A book by one of France's most celebrated and controversial literary figures arrives in bookstores this week, 78 years after the manuscript disappeared

'Lost' manuscript of pro-Nazi French author published 78 years later

It is a rare thing when the story of a book’s publication is even more mysterious than the plot of the novel itself.

But that might be said of Guerre (War) by one of France’s most celebrated and controversial literary figures, Louis-Ferdinand Celine, which arrives in bookstores on Thursday, some 78 years after its manuscript disappeared.

Celine’s reputation has somehow survived the fact that he was one of France’s most eager collaborators with the Nazis.

Already a superstar thanks to his debut novel Journey to the End of the Night (1932), Celine became one of the most ardent anti-Semitic propagandists even before France’s occupation.

In June 1944, with the Allies advancing on Paris, the writer abandoned a pile of his manuscripts in his Montmartre apartment.

Celine feared rough treatment from authorities in liberated France, having spent the war carousing with the Gestapo, and giving up Jews and foreigners to the Nazi regime and publishing racist pamphlets about Jewish world conspiracies.

For decades, no one knew what happened to his papers, and he accused resistance fighters of burning them.

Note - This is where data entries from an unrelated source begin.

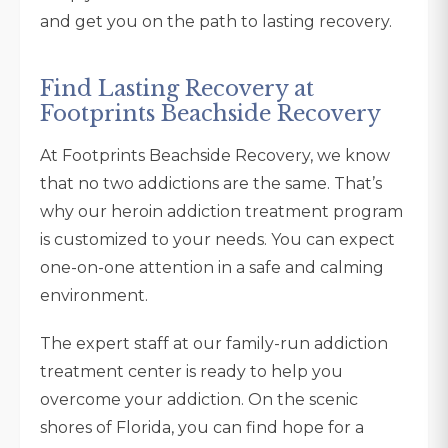
and get you on the path to lasting recovery.
Find Lasting Recovery at
Footprints Beachside Recovery
At Footprints Beachside Recovery, we know
that no two addictions are the same. That’s
why our heroin addiction treatment program
is customized to your needs. You can expect
one-on-one attention in a safe and calming
environment.
The expert staff at our family-run addiction
treatment center is ready to help you
overcome your addiction. On the scenic
shores of Florida, you can find hope for a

But at some point in the 2000s, they ended up with retired journalist Jean-Pierre Thibaudat, who passed them – completely out of the blue – to Celine’s heirs last summer.

‘A miracle’
Despite the author’s history, reviews of the 150-page novel, published by Gallimard, have been unanimous in their praise.

“The end of a mystery, the discovery of a great text,” writes Le Point; a “miracle,” says Le Monde; “breathtaking,” gushes Journal du Dimanche.

Gallimard has yet to say whether the novel will be translated.

Like much of Celine’s work, Guerre is deeply autobiographical, recounting his experiences during World War I.

It opens with 20-year-old Brigadier Ferdinand finding himself miraculously alive after waking up on a Belgian battlefield, follows his treatment and hasty departure for England – all based on Celine’s real experiences.

His time across the Channel is the subject of another newly discovered novel, Londres (London), to be published this autumn.

If French reviewers seem reluctant to focus on Celine’s rampant World War II anti-Semitism, it is partly because his early writings (Guerre is thought to date from 1934) show little sign of it.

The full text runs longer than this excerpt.